Periskop.id - Kementerian Komunikasi dan Digital (Komdigi) merilis daftar bank dan dompet digital dengan jumlah rekening terindikasi judi online terbanyak. PT Bank Central Asia Tbk. (BCA) menempati posisi puncak dengan 7.317 rekening yang terindikasi judol.
Menteri Komunikasi dan Digital Meutya Viada Hafid menjelaskan, temuan tersebut sudah dilaporkan ke Otoritas Jasa Keuangan (OJK). Ia menyebutkan, besarnya jumlah rekening terindikasi di BCA sejalan dengan skala bisnis bank tersebut yang tergolong besar.
"Karena memang mungkin skalanya lebih besar, BCA dengan pelanggan terbanyak mungkin tantangannya jadi lebih berat sehingga jumlahnya cukup besar," kata Meutya dalam sambutannya pada OJK Banking Forum 2026 di Jakarta Pusat, Selasa (14/7).
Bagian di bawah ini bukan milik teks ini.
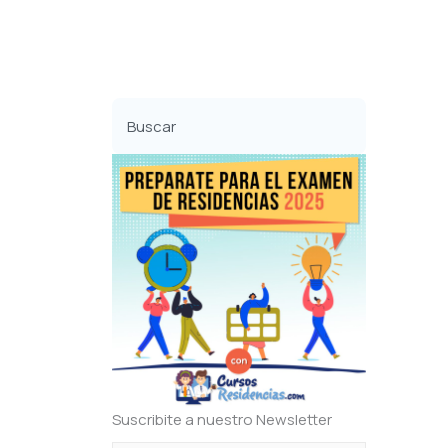
Buscar
Suscribite a nuestro Newsletter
Di bawah BCA, PT Bank Rakyat Indonesia (Persero) Tbk. (BRI) tercatat memiliki 6.440 rekening terindikasi judi online. Posisi berikutnya diisi PT Bank Negara Indonesia (Persero) Tbk. (BNI) dengan 6.181 rekening, disusul PT Bank Mandiri (Persero) Tbk. sebanyak 4.649 rekening.
Bank lain yang masuk daftar antara lain PT Bank CIMB Niaga Tbk. dengan 1.363 rekening, PT Bank Syariah Indonesia (Persero) Tbk. sebanyak 681 rekening, dan PT Bank Permata Tbk. dengan 473 rekening. Ada pula PT Bank Danamon Indonesia Tbk. sebanyak 441 rekening dan PT Bank Jago Tbk. dengan 354 rekening.
Dari sisi dompet digital, Dana berada di urutan teratas dengan 2.954 akun terindikasi judol. LinkAja menyusul dengan 1.882 akun, sementara OVO tercatat memiliki 1.087 akun bermasalah.
Meutya mengimbau agar temuan ini dijadikan bahan evaluasi oleh seluruh pelaku industri jasa keuangan, termasuk bank yang namanya tidak masuk dalam daftar.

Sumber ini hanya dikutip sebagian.